Respond: Interview your priest or pastor, or possibly another adult leader in your community. Ask them what friendships they have that model unity in the midst of diversity (In other words, who is a friend that is very different from them?) Ask what relationships, individual or corporate, they have witnessed that model unity with others who differ from them. What makes these relationships work? What sets them apart? What makes these relationships special? How do they see God in the other person?
- Dorian Del Priore
Adult and Adults
Read: Ephesians 4:1-16
Reflect: Each person plays a role in the Body of Christ. While we are all different, we are pursuing the same goal together, as Paul says: unity of faith and knowledge of the Son of God. The best thing about unity is that it does not mean uniformity. We each get to bring our different gifts, ideas, temperaments, quirks, and experiences to the table. These characteristics rub up against each other as we do life together.
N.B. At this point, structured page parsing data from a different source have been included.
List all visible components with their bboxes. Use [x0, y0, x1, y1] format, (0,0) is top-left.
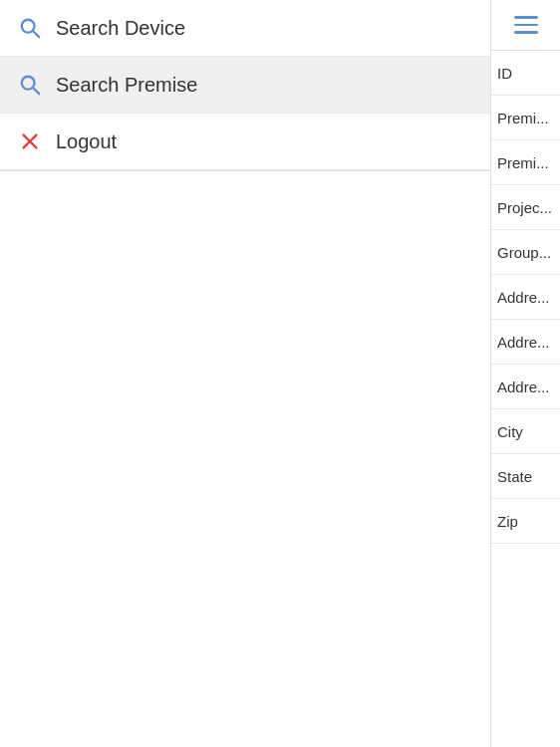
page-container: ID Premi... Premi... Projec... Group... …	[0, 0, 560, 747]
column-zip: Zip	[491, 499, 560, 544]
menu-item-logout[interactable]: Logout	[0, 114, 490, 170]
column-city: City	[491, 409, 560, 454]
column-group: Group...	[491, 230, 560, 275]
column-premi-1: Premi...	[491, 96, 560, 140]
right-header	[491, 0, 560, 51]
search-device-icon	[16, 14, 44, 42]
column-address-3: Addre...	[491, 365, 560, 409]
search-premise-icon	[16, 71, 44, 99]
logout-label: Logout	[56, 130, 117, 153]
right-panel: ID Premi... Premi... Projec... Group... …	[490, 0, 560, 747]
dropdown-menu: Search Device Search Premise Logout	[0, 0, 490, 171]
column-address-2: Addre...	[491, 320, 560, 365]
menu-item-search-premise[interactable]: Search Premise	[0, 57, 490, 114]
logout-icon	[16, 127, 44, 155]
search-device-label: Search Device	[56, 17, 185, 40]
column-id: ID	[491, 51, 560, 96]
column-labels: ID Premi... Premi... Projec... Group... …	[491, 51, 560, 544]
column-address-1: Addre...	[491, 275, 560, 320]
hamburger-line-3	[514, 31, 538, 34]
svg-line-1	[33, 31, 39, 37]
search-premise-label: Search Premise	[56, 74, 197, 97]
hamburger-line-1	[514, 16, 538, 19]
column-state: State	[491, 454, 560, 499]
hamburger-menu-button[interactable]	[514, 16, 538, 34]
column-project: Projec...	[491, 185, 560, 230]
menu-item-search-device[interactable]: Search Device	[0, 0, 490, 57]
column-premi-2: Premi...	[491, 140, 560, 185]
hamburger-line-2	[514, 24, 538, 27]
svg-line-3	[33, 88, 39, 94]
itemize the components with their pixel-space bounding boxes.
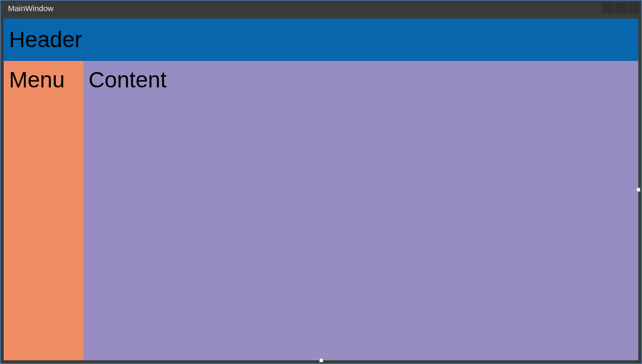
- main-region: Menu Content: [4, 61, 638, 360]
- minimize-button[interactable]: [602, 3, 614, 13]
- menu-region[interactable]: Menu: [4, 61, 83, 360]
- resize-handle-bottom[interactable]: [319, 358, 323, 362]
- content-region[interactable]: Content: [83, 61, 638, 360]
- window-controls: [601, 3, 639, 13]
- designer-surface[interactable]: Header Menu Content: [4, 19, 638, 360]
- header-label: Header: [9, 27, 82, 52]
- resize-handle-right[interactable]: [636, 188, 640, 192]
- header-region[interactable]: Header: [4, 19, 638, 61]
- maximize-button[interactable]: [615, 3, 627, 13]
- menu-label: Menu: [9, 67, 65, 92]
- close-button[interactable]: [628, 3, 639, 13]
- titlebar[interactable]: MainWindow: [1, 1, 641, 15]
- window-title: MainWindow: [8, 4, 54, 13]
- main-window: MainWindow Header Menu Content: [0, 0, 642, 364]
- content-label: Content: [89, 67, 166, 92]
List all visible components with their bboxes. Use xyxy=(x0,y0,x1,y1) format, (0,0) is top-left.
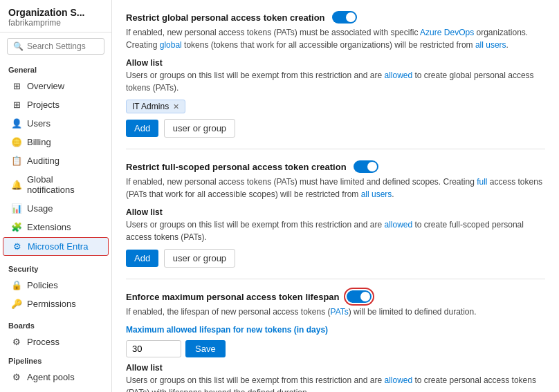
full-access-link[interactable]: full xyxy=(477,177,487,187)
microsoft-entra-icon: ⚙ xyxy=(12,241,23,252)
tag-close-icon[interactable]: ✕ xyxy=(173,102,179,111)
save-button[interactable]: Save xyxy=(185,340,226,357)
toggle-enforce-max-lifespan[interactable] xyxy=(347,290,372,303)
sidebar-item-microsoft-entra[interactable]: ⚙ Microsoft Entra xyxy=(3,237,109,256)
allowed-link-2[interactable]: allowed xyxy=(384,220,412,230)
sidebar-item-label: Global notifications xyxy=(27,174,102,195)
sidebar-item-billing[interactable]: 🪙 Billing xyxy=(3,133,109,151)
sidebar-item-process[interactable]: ⚙ Process xyxy=(3,333,109,351)
allow-list-label-1: Allow list xyxy=(126,58,545,68)
all-users-link2[interactable]: all users xyxy=(361,189,392,199)
restrict-global-pat-section: Restrict global personal access token cr… xyxy=(126,0,545,149)
section3-title: Enforce maximum personal access token li… xyxy=(126,290,545,303)
allow-list-label-2: Allow list xyxy=(126,207,545,217)
projects-icon: ⊞ xyxy=(11,100,22,110)
toggle-restrict-global-pat[interactable] xyxy=(332,11,357,24)
add-button-2[interactable]: Add xyxy=(126,250,158,267)
search-input[interactable] xyxy=(27,41,98,51)
section2-desc: If enabled, new personal access tokens (… xyxy=(126,176,545,200)
section3-title-text: Enforce maximum personal access token li… xyxy=(126,292,340,302)
main-content: Restrict global personal access token cr… xyxy=(112,0,559,392)
users-icon: 👤 xyxy=(11,118,22,129)
overview-icon: ⊞ xyxy=(11,81,22,91)
tags-row-1: IT Admins ✕ xyxy=(126,100,545,113)
sidebar-item-label: Usage xyxy=(27,203,53,214)
allow-list-desc-3: Users or groups on this list will be exe… xyxy=(126,374,545,392)
section2-title-text: Restrict full-scoped personal access tok… xyxy=(126,162,347,172)
org-name: Organization S... xyxy=(8,7,103,18)
pats-link[interactable]: PATs xyxy=(331,307,349,317)
max-lifespan-label: Maximum allowed lifespan for new tokens … xyxy=(126,325,545,335)
sidebar-item-label: Agent pools xyxy=(27,372,75,382)
tag-it-admins: IT Admins ✕ xyxy=(126,100,185,113)
sidebar-item-label: Permissions xyxy=(27,299,76,309)
sidebar-item-label: Auditing xyxy=(27,156,59,166)
global-notifications-icon: 🔔 xyxy=(11,180,22,190)
search-icon: 🔍 xyxy=(13,41,24,51)
sidebar-item-permissions[interactable]: 🔑 Permissions xyxy=(3,295,109,312)
sidebar-item-users[interactable]: 👤 Users xyxy=(3,115,109,132)
section-label-general: General xyxy=(0,60,111,77)
usage-icon: 📊 xyxy=(11,203,22,214)
allowed-link-1[interactable]: allowed xyxy=(384,71,412,80)
section-label-boards: Boards xyxy=(0,316,111,333)
sidebar-item-label: Projects xyxy=(27,100,59,110)
sidebar-item-overview[interactable]: ⊞ Overview xyxy=(3,77,109,95)
permissions-icon: 🔑 xyxy=(11,299,22,309)
restrict-full-scope-pat-section: Restrict full-scoped personal access tok… xyxy=(126,149,545,279)
allow-list-desc-2: Users or groups on this list will be exe… xyxy=(126,218,545,243)
section2-title: Restrict full-scoped personal access tok… xyxy=(126,160,545,173)
billing-icon: 🪙 xyxy=(11,137,22,147)
agent-pools-icon: ⚙ xyxy=(11,372,22,382)
allow-list-desc-1: Users or groups on this list will be exe… xyxy=(126,69,545,94)
toggle-restrict-full-scope-pat[interactable] xyxy=(354,160,378,173)
user-or-group-button-2[interactable]: user or group xyxy=(164,249,235,268)
section1-desc: If enabled, new personal access tokens (… xyxy=(126,26,545,51)
add-row-1: Add user or group xyxy=(126,119,545,138)
enforce-max-lifespan-section: Enforce maximum personal access token li… xyxy=(126,279,545,392)
lifespan-input[interactable] xyxy=(126,340,181,357)
add-row-2: Add user or group xyxy=(126,249,545,268)
allowed-link-3[interactable]: allowed xyxy=(384,375,412,385)
sidebar-item-label: Overview xyxy=(27,81,64,91)
sidebar: Organization S... fabrikamprime 🔍 Genera… xyxy=(0,0,112,392)
sidebar-item-label: Process xyxy=(27,337,59,347)
sidebar-item-label: Policies xyxy=(27,280,58,290)
sidebar-item-label: Billing xyxy=(27,137,51,147)
policies-icon: 🔒 xyxy=(11,280,22,290)
sidebar-item-label: Users xyxy=(27,118,51,129)
process-icon: ⚙ xyxy=(11,337,22,347)
tag-label: IT Admins xyxy=(132,102,169,111)
sidebar-item-agent-pools[interactable]: ⚙ Agent pools xyxy=(3,368,109,386)
sidebar-item-usage[interactable]: 📊 Usage xyxy=(3,200,109,217)
sidebar-item-label: Extensions xyxy=(27,222,71,232)
sidebar-item-extensions[interactable]: 🧩 Extensions xyxy=(3,218,109,236)
all-users-link1[interactable]: all users xyxy=(475,40,506,50)
add-button-1[interactable]: Add xyxy=(126,120,158,137)
sidebar-item-global-notifications[interactable]: 🔔 Global notifications xyxy=(3,171,109,198)
section1-title-text: Restrict global personal access token cr… xyxy=(126,12,325,23)
allow-list-label-3: Allow list xyxy=(126,363,545,373)
azure-devops-link[interactable]: Azure DevOps xyxy=(420,28,474,37)
auditing-icon: 📋 xyxy=(11,156,22,166)
section-label-security: Security xyxy=(0,259,111,276)
search-box[interactable]: 🔍 xyxy=(7,38,104,55)
sidebar-org-header: Organization S... fabrikamprime xyxy=(0,0,111,32)
extensions-icon: 🧩 xyxy=(11,222,22,232)
sidebar-item-policies[interactable]: 🔒 Policies xyxy=(3,277,109,294)
section1-title: Restrict global personal access token cr… xyxy=(126,11,545,24)
sidebar-item-auditing[interactable]: 📋 Auditing xyxy=(3,152,109,169)
global-tokens-link[interactable]: global xyxy=(160,40,182,50)
user-or-group-button-1[interactable]: user or group xyxy=(164,119,235,138)
org-sub: fabrikamprime xyxy=(8,18,103,28)
section3-desc: If enabled, the lifespan of new personal… xyxy=(126,306,545,318)
section-label-pipelines: Pipelines xyxy=(0,351,111,368)
sidebar-item-label: Microsoft Entra xyxy=(28,241,88,252)
sidebar-item-projects[interactable]: ⊞ Projects xyxy=(3,96,109,113)
lifespan-row: Save xyxy=(126,340,545,357)
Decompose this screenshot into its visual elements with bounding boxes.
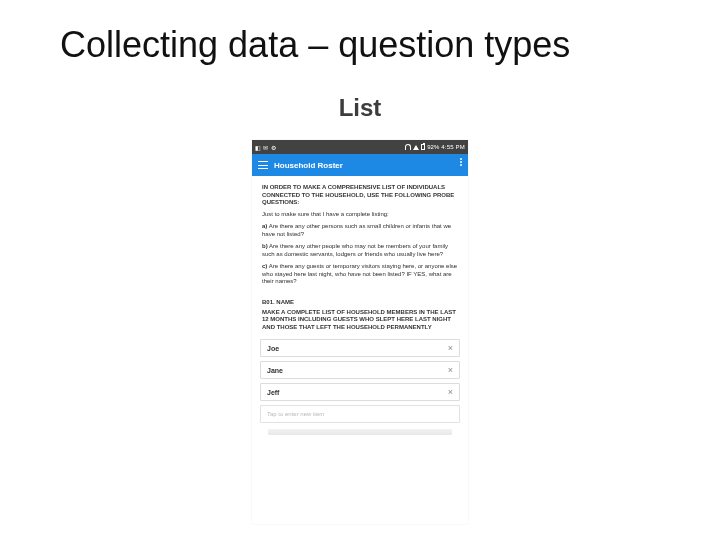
list-items: Joe × Jane × Jeff × Tap to enter new ite… (252, 339, 468, 435)
probe-c-text: Are there any guests or temporary visito… (262, 263, 457, 284)
probe-c: c) Are there any guests or temporary vis… (262, 263, 458, 286)
notification-icon: ⚙ (271, 144, 277, 150)
battery-icon (421, 144, 425, 150)
question-number: B01. NAME (262, 299, 458, 305)
notification-icon: ◧ (255, 144, 261, 150)
close-icon[interactable]: × (448, 388, 453, 397)
menu-icon[interactable] (258, 161, 268, 169)
probe-a: a) Are there any other persons such as s… (262, 223, 458, 238)
add-item-placeholder: Tap to enter new item (267, 411, 324, 417)
probe-b: b) Are there any other people who may no… (262, 243, 458, 258)
probe-a-label: a) (262, 223, 267, 229)
status-left-icons: ◧ ✉ ⚙ (255, 144, 277, 150)
probe-b-text: Are there any other people who may not b… (262, 243, 448, 257)
add-item-input[interactable]: Tap to enter new item (260, 405, 460, 423)
list-item-name: Joe (267, 345, 279, 352)
app-bar-title: Household Roster (274, 161, 343, 170)
phone-screen: ◧ ✉ ⚙ 92% 4:55 PM Household Roster IN OR… (252, 140, 468, 524)
list-item[interactable]: Joe × (260, 339, 460, 357)
close-icon[interactable]: × (448, 344, 453, 353)
list-item[interactable]: Jeff × (260, 383, 460, 401)
slide-subtitle: List (0, 94, 720, 122)
list-item-name: Jane (267, 367, 283, 374)
probe-b-label: b) (262, 243, 268, 249)
wifi-icon (405, 144, 411, 150)
instructions-block: IN ORDER TO MAKE A COMPREHENSIVE LIST OF… (252, 176, 468, 295)
overflow-icon[interactable] (460, 158, 462, 166)
footer-bar (268, 429, 452, 435)
list-item[interactable]: Jane × (260, 361, 460, 379)
probe-c-label: c) (262, 263, 267, 269)
list-item-name: Jeff (267, 389, 279, 396)
instructions-lead: Just to make sure that I have a complete… (262, 211, 458, 219)
close-icon[interactable]: × (448, 366, 453, 375)
app-bar: Household Roster (252, 154, 468, 176)
question-text: MAKE A COMPLETE LIST OF HOUSEHOLD MEMBER… (262, 309, 458, 332)
notification-icon: ✉ (263, 144, 269, 150)
instructions-intro: IN ORDER TO MAKE A COMPREHENSIVE LIST OF… (262, 184, 458, 207)
battery-percent: 92% (427, 144, 439, 150)
question-section: B01. NAME MAKE A COMPLETE LIST OF HOUSEH… (252, 295, 468, 332)
signal-icon (413, 145, 419, 150)
status-right-icons: 92% 4:55 PM (405, 144, 465, 150)
status-clock: 4:55 PM (441, 144, 465, 150)
slide-title: Collecting data – question types (60, 24, 570, 66)
android-status-bar: ◧ ✉ ⚙ 92% 4:55 PM (252, 140, 468, 154)
probe-a-text: Are there any other persons such as smal… (262, 223, 451, 237)
slide: Collecting data – question types List ◧ … (0, 0, 720, 540)
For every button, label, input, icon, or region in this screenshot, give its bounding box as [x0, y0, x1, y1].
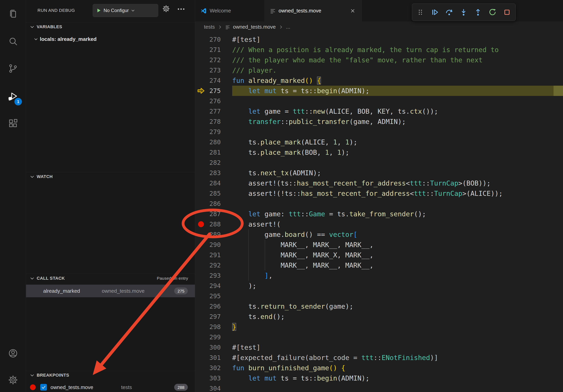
code-line-295[interactable]: 295 [195, 291, 563, 301]
breadcrumb-symbol-more[interactable]: ... [286, 24, 290, 30]
line-number[interactable]: 285 [207, 188, 221, 198]
breakpoint-dot-icon[interactable] [198, 221, 204, 227]
code-line-288[interactable]: 288 assert!( [195, 219, 563, 229]
line-number[interactable]: 301 [207, 353, 221, 363]
step-out-button[interactable] [473, 7, 483, 18]
line-number[interactable]: 281 [207, 147, 221, 157]
line-number[interactable]: 276 [207, 96, 221, 106]
line-number[interactable]: 272 [207, 55, 221, 65]
code-line-274[interactable]: 274fun already_marked() { [195, 75, 563, 86]
line-number[interactable]: 292 [207, 260, 221, 270]
debug-config-dropdown[interactable]: No Configur [93, 4, 158, 17]
code-line-302[interactable]: 302fun burn_unfinished_game() { [195, 363, 563, 373]
code-line-270[interactable]: 270#[test] [195, 34, 563, 45]
variables-section-header[interactable]: VARIABLES [26, 22, 195, 31]
code-line-294[interactable]: 294 ); [195, 281, 563, 291]
breadcrumb-file[interactable]: owned_tests.move [233, 24, 276, 30]
code-line-303[interactable]: 303 let mut ts = ts::begin(ADMIN); [195, 373, 563, 383]
line-number[interactable]: 275 [207, 86, 221, 96]
line-number[interactable]: 287 [207, 209, 221, 219]
line-number[interactable]: 300 [207, 342, 221, 353]
code-line-299[interactable]: 299 [195, 332, 563, 342]
account-icon[interactable] [0, 344, 26, 363]
line-number[interactable]: 283 [207, 168, 221, 178]
code-line-291[interactable]: 291 MARK__, MARK_X, MARK__, [195, 250, 563, 260]
line-number[interactable]: 277 [207, 106, 221, 117]
code-line-283[interactable]: 283 ts.next_tx(ADMIN); [195, 168, 563, 178]
line-number[interactable]: 288 [207, 219, 221, 229]
code-line-284[interactable]: 284 assert!(ts::has_most_recent_for_addr… [195, 178, 563, 188]
toolbar-drag-handle[interactable] [415, 7, 425, 17]
call-stack-section-header[interactable]: CALL STACK Paused on entry [26, 274, 195, 282]
line-number[interactable]: 296 [207, 301, 221, 312]
line-number[interactable]: 282 [207, 157, 221, 168]
extensions-icon[interactable] [0, 114, 26, 133]
line-number[interactable]: 289 [207, 229, 221, 240]
line-number[interactable]: 297 [207, 312, 221, 322]
line-number[interactable]: 298 [207, 322, 221, 332]
line-number[interactable]: 280 [207, 137, 221, 147]
breakpoint-checkbox[interactable] [40, 384, 47, 391]
code-line-273[interactable]: 273/// player. [195, 65, 563, 75]
line-number[interactable]: 273 [207, 65, 221, 75]
breadcrumb-folder[interactable]: tests [204, 24, 215, 30]
stop-button[interactable] [502, 7, 512, 18]
tab-welcome[interactable]: Welcome [195, 0, 265, 22]
line-number[interactable]: 299 [207, 332, 221, 342]
code-line-272[interactable]: 272/// the player who made the "false" m… [195, 55, 563, 65]
code-line-297[interactable]: 297 ts.end(); [195, 312, 563, 322]
line-number[interactable]: 291 [207, 250, 221, 260]
line-number[interactable]: 295 [207, 291, 221, 301]
code-line-298[interactable]: 298} [195, 322, 563, 332]
code-line-285[interactable]: 285 assert!(!ts::has_most_recent_for_add… [195, 188, 563, 198]
tab-owned-tests-move[interactable]: owned_tests.move [265, 0, 362, 22]
code-line-279[interactable]: 279 [195, 127, 563, 137]
code-line-282[interactable]: 282 [195, 157, 563, 168]
code-line-277[interactable]: 277 let game = ttt::new(ALICE, BOB, KEY,… [195, 106, 563, 117]
step-over-button[interactable] [444, 7, 455, 18]
code-line-276[interactable]: 276 [195, 96, 563, 106]
code-line-278[interactable]: 278 transfer::public_transfer(game, ADMI… [195, 117, 563, 127]
breakpoint-list-item[interactable]: owned_tests.move tests 288 [26, 382, 195, 392]
line-number[interactable]: 304 [207, 383, 221, 392]
line-number[interactable]: 302 [207, 363, 221, 373]
explorer-icon[interactable] [0, 4, 26, 23]
code-line-280[interactable]: 280 ts.place_mark(ALICE, 1, 1); [195, 137, 563, 147]
code-line-289[interactable]: 289 game.board() == vector[ [195, 229, 563, 240]
watch-section-header[interactable]: WATCH [26, 172, 195, 181]
breakpoints-section-header[interactable]: BREAKPOINTS [26, 371, 195, 379]
code-line-292[interactable]: 292 MARK__, MARK__, MARK__, [195, 260, 563, 270]
code-line-300[interactable]: 300#[test] [195, 342, 563, 353]
code-line-281[interactable]: 281 ts.place_mark(BOB, 1, 1); [195, 147, 563, 157]
run-and-debug-icon[interactable]: 1 [0, 87, 26, 105]
line-number[interactable]: 279 [207, 127, 221, 137]
search-icon[interactable] [0, 32, 26, 51]
debug-gear-button[interactable] [162, 5, 170, 13]
line-number[interactable]: 278 [207, 117, 221, 127]
code-line-293[interactable]: 293 ], [195, 270, 563, 281]
line-number[interactable]: 293 [207, 270, 221, 281]
source-control-icon[interactable] [0, 59, 26, 78]
line-number[interactable]: 286 [207, 198, 221, 209]
restart-button[interactable] [487, 7, 498, 18]
call-stack-frame-row[interactable]: already_marked owned_tests.move 275 [26, 285, 195, 297]
line-number[interactable]: 294 [207, 281, 221, 291]
step-into-button[interactable] [458, 7, 469, 18]
code-line-301[interactable]: 301#[expected_failure(abort_code = ttt::… [195, 353, 563, 363]
line-number[interactable]: 284 [207, 178, 221, 188]
locals-scope-row[interactable]: locals: already_marked [26, 34, 195, 44]
line-number[interactable]: 270 [207, 34, 221, 45]
settings-gear-icon[interactable] [0, 370, 26, 390]
code-line-287[interactable]: 287 let game: ttt::Game = ts.take_from_s… [195, 209, 563, 219]
line-number[interactable]: 274 [207, 75, 221, 86]
line-number[interactable]: 303 [207, 373, 221, 383]
line-number[interactable]: 271 [207, 45, 221, 55]
code-line-290[interactable]: 290 MARK__, MARK__, MARK__, [195, 240, 563, 250]
continue-button[interactable] [429, 7, 440, 18]
code-line-304[interactable]: 304 [195, 383, 563, 392]
code-line-275[interactable]: 275 let mut ts = ts::begin(ADMIN); [195, 86, 563, 96]
code-line-296[interactable]: 296 ts.return_to_sender(game); [195, 301, 563, 312]
tab-close-button[interactable] [349, 7, 357, 15]
line-number[interactable]: 290 [207, 240, 221, 250]
sidebar-more-actions-button[interactable] [177, 7, 185, 12]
As Proverbs 27:17 says, “iron sharpens iron.” (NRSV) These moments produce greater maturity in us. They make our understanding of God, Jesus, and ourselves fuller. This is how we come to live a life worthy of the call of Christ. It is not easy. There will be days and times where it feels like we are losing a battle. But this is why the Church exists. We encourage one another, embrace one another, and love one another. We sharpen each other with the truth of Jesus and this is how we learn to approach the day with the glory of God and the good of others in mind.
Respond: Paul opens this passage by telling us to live a life worthy of the calling to which we’ve been called. (Ephesians 4:1) Take some time to think about what that means for you? Write down five ways you can serve or love those in your city, town, or neighborhood. Then take a few minutes to pray on each one and look for opportunities to do those things.